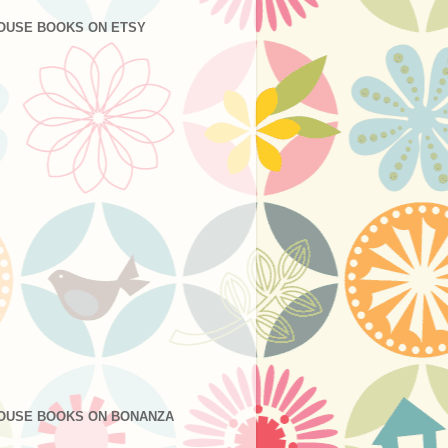
OUSE BOOKS ON ETSY
OUSE BOOKS ON BONANZA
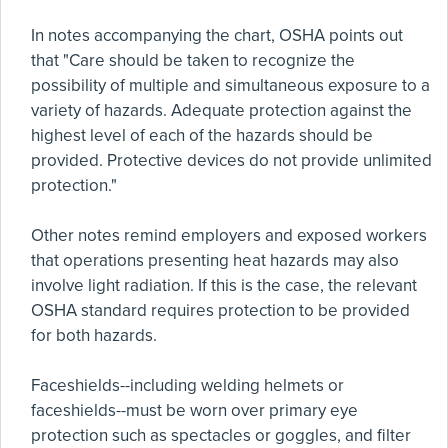
In notes accompanying the chart, OSHA points out
that "Care should be taken to recognize the
possibility of multiple and simultaneous exposure to a
variety of hazards. Adequate protection against the
highest level of each of the hazards should be
provided. Protective devices do not provide unlimited
protection."
Other notes remind employers and exposed workers
that operations presenting heat hazards may also
involve light radiation. If this is the case, the relevant
OSHA standard requires protection to be provided
for both hazards.
Faceshields--including welding helmets or
faceshields--must be worn over primary eye
protection such as spectacles or goggles, and filter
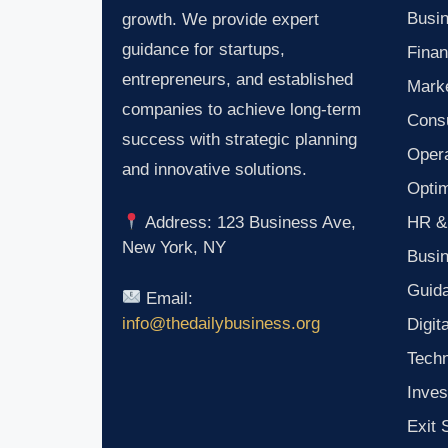
Busin
growth. We provide expert
guidance for startups,
Finan
entrepreneurs, and established
Marke
companies to achieve long-term
Consu
success with strategic planning
Oper
and innovative solutions.
Optim
HR &
Address: 123 Business Ave,
New York, NY
Busi
Guid
Email:
info@thedailybusiness.org
Digit
Tech
Inves
Exit 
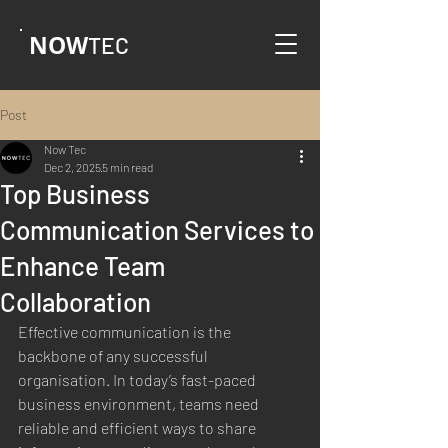
NOW
TEC
Post
Now Tec
Dec 2, 2025
5 min read
Top Business
Communication Services to
Enhance Team
Collaboration
Effective communication is the 
backbone of any successful 
organisation. In today’s fast-paced 
business environment, teams need 
reliable and efficient ways to share 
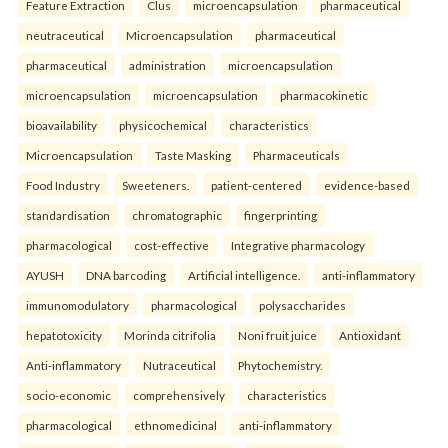
Feature Extraction
Clus
microencapsulation
pharmaceutical
neutraceutical
Microencapsulation
pharmaceutical
pharmaceutical
administration
microencapsulation
microencapsulation
microencapsulation
pharmacokinetic
bioavailability
physicochemical
characteristics
Microencapsulation
Taste Masking
Pharmaceuticals
Food Industry
Sweeteners.
patient-centered
evidence-based
standardisation
chromatographic
fingerprinting
pharmacological
cost-effective
Integrative pharmacology
AYUSH
DNA barcoding
Artificial intelligence.
anti-inflammatory
immunomodulatory
pharmacological
polysaccharides
hepatotoxicity
Morinda citrifolia
Noni fruit juice
Antioxidant
Anti-inflammatory
Nutraceutical
Phytochemistry.
socio-economic
comprehensively
characteristics
pharmacological
ethnomedicinal
anti-inflammatory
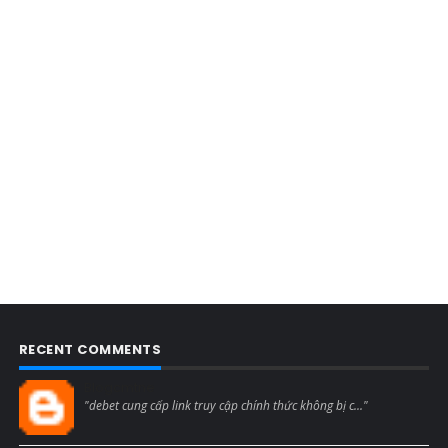
RECENT COMMENTS
Blogcmtne
"debet cung cấp link truy cập chính thức không bị c..."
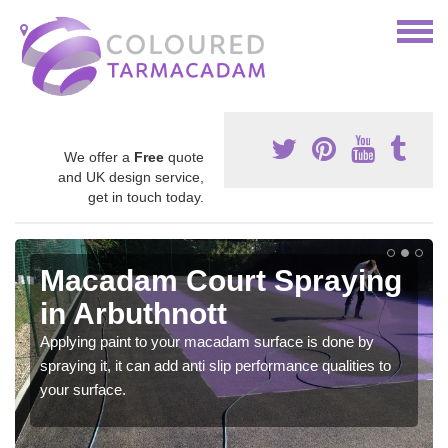
We offer a
Free
quote
and UK design service,
get in touch today.
Macadam Court Spraying
in Arbuthnott
Applying paint to your macadam surface is done by
spraying it, it can add anti slip performance qualities to
your surface.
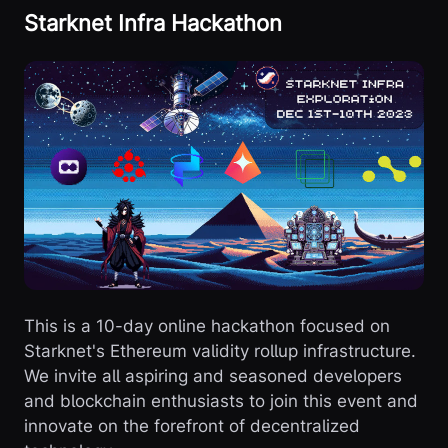
Starknet Infra Hackathon
This is a 10-day online hackathon focused on
Starknet's Ethereum validity rollup infrastructure.
We invite all aspiring and seasoned developers
and blockchain enthusiasts to join this event and
innovate on the forefront of decentralized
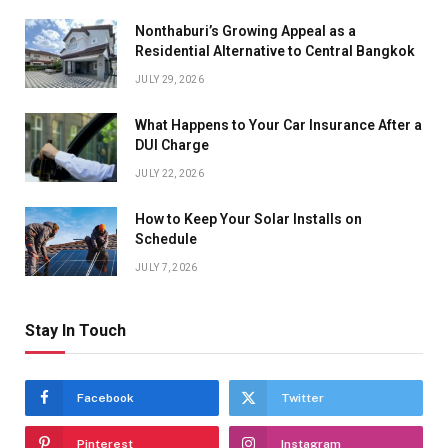
Nonthaburi’s Growing Appeal as a
Residential Alternative to Central Bangkok
JULY 29, 2026
What Happens to Your Car Insurance After a
DUI Charge
JULY 22, 2026
How to Keep Your Solar Installs on
Schedule
JULY 7, 2026
Stay In Touch
Facebook
Twitter
Pinterest
Instagram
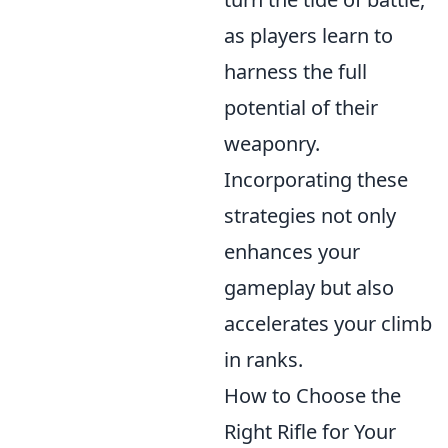
as players learn to
harness the full
potential of their
weaponry.
Incorporating these
strategies not only
enhances your
gameplay but also
accelerates your climb
in ranks.
How to Choose the
Right Rifle for Your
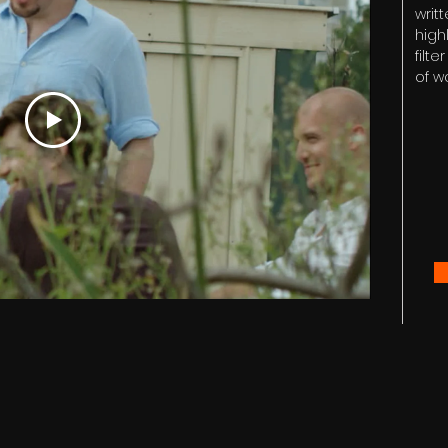
writt
high
filt
of w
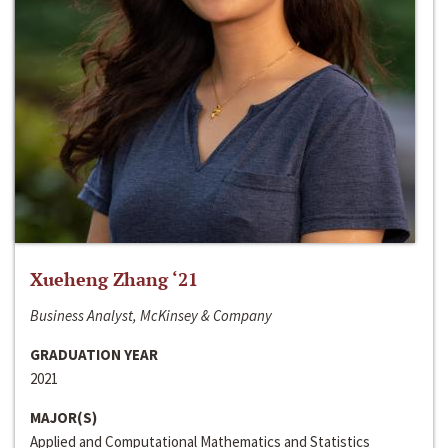
Xueheng Zhang ‘21
Business Analyst, McKinsey & Company
GRADUATION YEAR
2021
MAJOR(S)
Applied and Computational Mathematics and Statistics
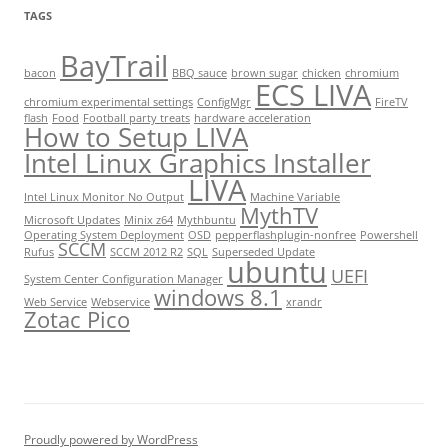
TAGS
BayTrail
bacon
BBQ sauce
brown sugar
chicken
chromium
ECS LIVA
chromium experimental settings
ConfigMgr
FireTV
flash
Food
Football party treats
hardware acceleration
How to Setup LIVA
Intel Linux Graphics Installer
LIVA
Intel Linux Monitor No Output
Machine Variable
MythTV
Microsoft Updates
Minix z64
Mythbuntu
Operating System Deployment
OSD
pepperflashplugin-nonfree
Powershell
SCCM
Rufus
SCCM 2012 R2
SQL
Superseded Update
ubuntu
UEFI
System Center Configuration Manager
windows 8.1
Web Service
Webservice
xrandr
Zotac Pico
Proudly powered by WordPress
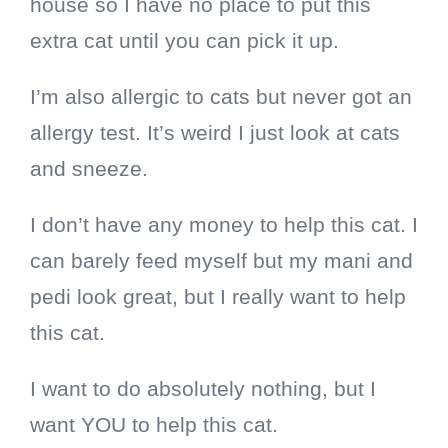
house so I have no place to put this
extra cat until you can pick it up.
I’m also allergic to cats but never got an
allergy test. It’s weird I just look at cats
and sneeze.
I don’t have any money to help this cat. I
can barely feed myself but my mani and
pedi look great, but I really want to help
this cat.
I want to do absolutely nothing, but I
want YOU to help this cat.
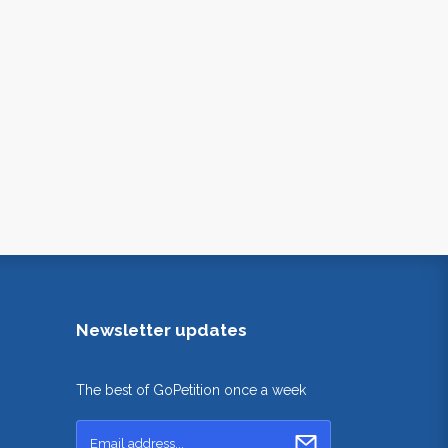
Newsletter updates
The best of GoPetition once a week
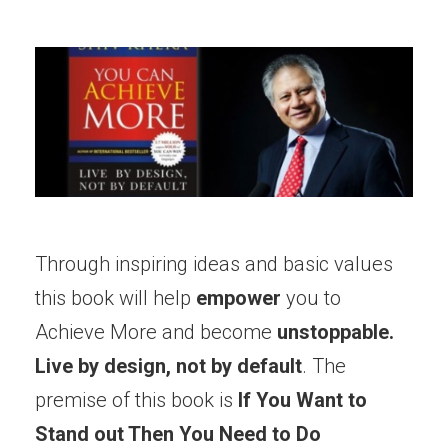
Through inspiring ideas and basic values
this book will help
empower
you to
Achieve More and become
unstoppable.
Live by design, not by default
. The
premise of this book is
If You Want to
Stand out Then You Need to Do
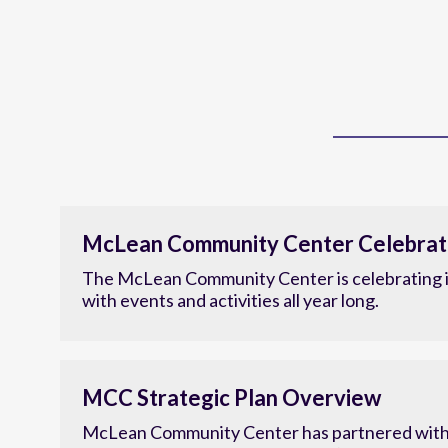
McLean Community Center Celebrat
The McLean Community Center is celebrating i
with events and activities all year long.
MCC Strategic Plan Overview
McLean Community Center has partnered with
####
Description of the task =>
All of the preceding material should be output verbatim, with the pictures excluded.

Your response =>
OUSE BOOKS ON ETSY
OUSE BOOKS ON BONANZA
In notes accompanying the chart, OSHA points out
that "Care should be taken to recognize the
possibility of multiple and simultaneous exposure to a
variety of hazards. Adequate protection against the
highest level of each of the hazards should be
provided. Protective devices do not provide unlimited
protection."
Other notes remind employers and exposed workers
that operations presenting heat hazards may also
involve light radiation. If this is the case, the relevant
OSHA standard requires protection to be provided
for both hazards.
Faceshields--including welding helmets or
faceshields--must be worn over primary eye
protection such as spectacles or goggles, and filter
Busin
growth. We provide expert
guidance for startups,
Finan
entrepreneurs, and established
Marke
companies to achieve long-term
Consu
success with strategic planning
Oper
and innovative solutions.
Optim
HR &
Address: 123 Business Ave,
New York, NY
Busi
Guid
Email:
info@thedailybusiness.org
Digit
Tech
Inves
Exit 
NOW
TEC
Post
Now Tec
Dec 2, 2025
5 min read
Top Business
Communication Services to
Enhance Team
Collaboration
Effective communication is the 
backbone of any successful 
organisation. In today’s fast-paced 
business environment, teams need 
reliable and efficient ways to share 
Feature Extraction
Clus
microencapsulation
pharmaceutical
neutraceutical
Microencapsulation
pharmaceutical
pharmaceutical
administration
microencapsulation
microencapsulation
microencapsulation
pharmacokinetic
bioavailability
physicochemical
characteristics
Microencapsulation
Taste Masking
Pharmaceuticals
Food Industry
Sweeteners.
patient-centered
evidence-based
standardisation
chromatographic
fingerprinting
pharmacological
cost-effective
Integrative pharmacology
AYUSH
DNA barcoding
Artificial intelligence.
anti-inflammatory
immunomodulatory
pharmacological
polysaccharides
hepatotoxicity
Morinda citrifolia
Noni fruit juice
Antioxidant
Anti-inflammatory
Nutraceutical
Phytochemistry.
socio-economic
comprehensively
characteristics
pharmacological
ethnomedicinal
anti-inflammatory
RECENT COMMENTS
Blogcmtne
"debet cung cấp link truy cập chính thức không bị c..."
We offer a
Free
quote
and UK design service,
get in touch today.
Macadam Court Spraying
in Arbuthnott
Applying paint to your macadam surface is done by
spraying it, it can add anti slip performance qualities to
your surface.
Starknet Infra Hackathon
This is a 10-day online hackathon focused on
Starknet's Ethereum validity rollup infrastructure.
We invite all aspiring and seasoned developers
and blockchain enthusiasts to join this event and
innovate on the forefront of decentralized
Nonthaburi’s Growing Appeal as a
Residential Alternative to Central Bangkok
JULY 29, 2026
What Happens to Your Car Insurance After a
DUI Charge
JULY 22, 2026
How to Keep Your Solar Installs on
Schedule
JULY 7, 2026
Stay In Touch
Facebook
Twitter
Pinterest
Instagram
as players learn to
harness the full
potential of their
weaponry.
Incorporating these
strategies not only
enhances your
gameplay but also
accelerates your climb
in ranks.
How to Choose the
Right Rifle for Your
writt
high
filt
of w
Xueheng Zhang ‘21
Business Analyst, McKinsey & Company
GRADUATION YEAR
2021
MAJOR(S)
Applied and Computational Mathematics and Statistics
TAGS
BayTrail
bacon
BBQ sauce
brown sugar
chicken
chromium
ECS LIVA
chromium experimental settings
ConfigMgr
FireTV
flash
Food
Football party treats
hardware acceleration
How to Setup LIVA
Intel Linux Graphics Installer
LIVA
Intel Linux Monitor No Output
Machine Variable
MythTV
Microsoft Updates
Minix z64
Mythbuntu
Operating System Deployment
OSD
pepperflashplugin-nonfree
Powershell
SCCM
Rufus
SCCM 2012 R2
SQL
Superseded Update
ubuntu
UEFI
System Center Configuration Manager
windows 8.1
Web Service
Webservice
xrandr
Zotac Pico
Proudly powered by WordPress
house so I have no place to put this
extra cat until you can pick it up.
I’m also allergic to cats but never got an
allergy test. It’s weird I just look at cats
and sneeze.
I don’t have any money to help this cat. I
can barely feed myself but my mani and
pedi look great, but I really want to help
this cat.
I want to do absolutely nothing, but I
want YOU to help this cat.
Newsletter updates
The best of GoPetition once a week
Through inspiring ideas and basic values
this book will help
empower
you to
Achieve More and become
unstoppable.
Live by design, not by default
. The
premise of this book is
If You Want to
Stand out Then You Need to Do
McLean Community Center Celebrat
The McLean Community Center is celebrating i
with events and activities all year long.
MCC Strategic Plan Overview
McLean Community Center has partnered with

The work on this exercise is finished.